Prompt
Your answer should consist of every line in the records that holds "results".

Records to process

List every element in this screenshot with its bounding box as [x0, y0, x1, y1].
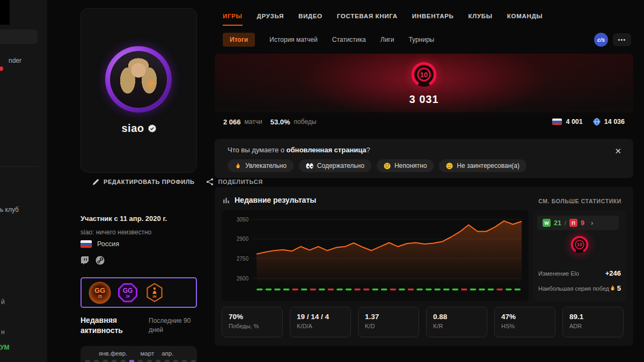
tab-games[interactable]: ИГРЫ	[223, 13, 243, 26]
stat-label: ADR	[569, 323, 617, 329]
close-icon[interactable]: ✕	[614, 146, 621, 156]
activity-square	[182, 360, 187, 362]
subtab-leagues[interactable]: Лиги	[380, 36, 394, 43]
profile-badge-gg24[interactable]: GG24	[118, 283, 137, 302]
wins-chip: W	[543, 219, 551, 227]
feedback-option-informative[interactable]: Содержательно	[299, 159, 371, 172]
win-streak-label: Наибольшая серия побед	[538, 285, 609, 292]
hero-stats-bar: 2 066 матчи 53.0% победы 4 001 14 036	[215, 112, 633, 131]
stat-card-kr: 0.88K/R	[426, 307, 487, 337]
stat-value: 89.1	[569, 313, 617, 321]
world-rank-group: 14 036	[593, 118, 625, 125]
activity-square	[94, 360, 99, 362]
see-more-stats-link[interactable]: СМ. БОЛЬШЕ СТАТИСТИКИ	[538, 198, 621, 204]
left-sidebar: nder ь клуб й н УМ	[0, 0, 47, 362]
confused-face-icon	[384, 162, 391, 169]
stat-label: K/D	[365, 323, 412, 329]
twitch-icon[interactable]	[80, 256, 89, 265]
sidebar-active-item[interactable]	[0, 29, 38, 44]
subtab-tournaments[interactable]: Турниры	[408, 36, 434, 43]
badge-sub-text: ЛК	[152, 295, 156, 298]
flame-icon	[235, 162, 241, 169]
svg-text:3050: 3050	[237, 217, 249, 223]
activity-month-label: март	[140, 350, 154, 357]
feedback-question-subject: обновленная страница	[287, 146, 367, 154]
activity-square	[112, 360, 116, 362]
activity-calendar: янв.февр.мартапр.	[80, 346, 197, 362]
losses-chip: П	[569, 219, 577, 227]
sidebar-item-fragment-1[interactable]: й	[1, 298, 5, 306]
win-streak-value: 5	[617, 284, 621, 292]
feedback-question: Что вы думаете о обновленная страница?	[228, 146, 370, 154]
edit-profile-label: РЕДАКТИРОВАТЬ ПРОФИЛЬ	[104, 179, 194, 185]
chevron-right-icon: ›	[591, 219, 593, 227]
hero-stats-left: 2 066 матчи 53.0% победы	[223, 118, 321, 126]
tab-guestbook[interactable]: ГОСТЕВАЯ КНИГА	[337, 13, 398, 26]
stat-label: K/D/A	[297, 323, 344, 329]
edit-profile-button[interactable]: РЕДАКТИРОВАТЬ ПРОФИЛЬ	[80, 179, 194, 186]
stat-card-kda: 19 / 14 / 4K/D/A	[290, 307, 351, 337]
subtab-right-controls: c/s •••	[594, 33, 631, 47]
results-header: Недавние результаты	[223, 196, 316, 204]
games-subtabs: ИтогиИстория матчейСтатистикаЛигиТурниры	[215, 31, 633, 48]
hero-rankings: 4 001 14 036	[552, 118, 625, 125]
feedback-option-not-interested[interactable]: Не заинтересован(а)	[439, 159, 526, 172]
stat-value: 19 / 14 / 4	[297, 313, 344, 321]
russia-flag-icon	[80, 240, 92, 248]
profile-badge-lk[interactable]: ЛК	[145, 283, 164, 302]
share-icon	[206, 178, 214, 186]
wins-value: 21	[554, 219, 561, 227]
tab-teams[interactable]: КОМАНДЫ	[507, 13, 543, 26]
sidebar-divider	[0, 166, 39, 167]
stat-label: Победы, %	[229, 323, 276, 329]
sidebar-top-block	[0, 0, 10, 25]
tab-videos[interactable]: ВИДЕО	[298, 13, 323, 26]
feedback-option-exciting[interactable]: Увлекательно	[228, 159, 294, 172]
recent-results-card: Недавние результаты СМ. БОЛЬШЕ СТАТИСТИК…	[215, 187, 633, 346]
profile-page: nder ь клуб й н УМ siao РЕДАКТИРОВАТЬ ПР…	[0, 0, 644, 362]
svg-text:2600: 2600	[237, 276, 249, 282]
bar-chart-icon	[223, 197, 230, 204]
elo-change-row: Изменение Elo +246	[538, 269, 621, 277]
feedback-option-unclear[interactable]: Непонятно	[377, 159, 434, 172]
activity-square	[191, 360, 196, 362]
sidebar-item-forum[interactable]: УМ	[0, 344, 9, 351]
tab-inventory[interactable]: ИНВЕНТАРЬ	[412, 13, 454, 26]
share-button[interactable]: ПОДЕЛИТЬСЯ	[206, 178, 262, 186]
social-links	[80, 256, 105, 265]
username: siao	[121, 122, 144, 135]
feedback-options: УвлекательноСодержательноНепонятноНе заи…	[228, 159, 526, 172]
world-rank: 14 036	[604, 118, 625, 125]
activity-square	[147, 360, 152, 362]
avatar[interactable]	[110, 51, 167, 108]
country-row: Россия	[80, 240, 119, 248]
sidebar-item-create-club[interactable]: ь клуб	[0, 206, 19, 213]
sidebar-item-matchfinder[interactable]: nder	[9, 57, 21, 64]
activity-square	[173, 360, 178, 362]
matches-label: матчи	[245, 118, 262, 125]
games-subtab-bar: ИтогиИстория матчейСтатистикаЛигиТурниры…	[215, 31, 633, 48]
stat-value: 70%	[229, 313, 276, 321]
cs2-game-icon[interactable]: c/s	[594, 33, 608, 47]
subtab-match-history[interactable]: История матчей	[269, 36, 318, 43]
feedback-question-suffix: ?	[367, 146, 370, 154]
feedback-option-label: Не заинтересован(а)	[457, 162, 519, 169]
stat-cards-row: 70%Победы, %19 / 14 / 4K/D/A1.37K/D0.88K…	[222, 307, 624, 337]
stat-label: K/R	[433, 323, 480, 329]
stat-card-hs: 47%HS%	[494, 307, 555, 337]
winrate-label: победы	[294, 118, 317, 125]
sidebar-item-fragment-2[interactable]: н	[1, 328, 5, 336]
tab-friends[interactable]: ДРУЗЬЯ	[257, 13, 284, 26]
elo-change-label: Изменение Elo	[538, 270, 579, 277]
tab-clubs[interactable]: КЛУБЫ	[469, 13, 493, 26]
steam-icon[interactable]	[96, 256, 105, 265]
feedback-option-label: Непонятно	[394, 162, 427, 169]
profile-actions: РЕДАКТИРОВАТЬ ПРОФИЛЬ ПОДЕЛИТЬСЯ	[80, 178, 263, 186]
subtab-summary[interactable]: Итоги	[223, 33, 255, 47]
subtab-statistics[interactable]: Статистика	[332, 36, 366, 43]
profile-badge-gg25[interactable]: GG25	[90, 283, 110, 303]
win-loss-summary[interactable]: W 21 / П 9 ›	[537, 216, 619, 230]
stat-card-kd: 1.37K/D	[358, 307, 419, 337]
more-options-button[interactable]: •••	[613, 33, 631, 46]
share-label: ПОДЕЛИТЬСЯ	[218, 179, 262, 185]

Written answer
results-header: Недавние результаты	[223, 196, 316, 204]
recent-results-card: Недавние результаты СМ. БОЛЬШЕ СТАТИСТИК…	[215, 187, 633, 346]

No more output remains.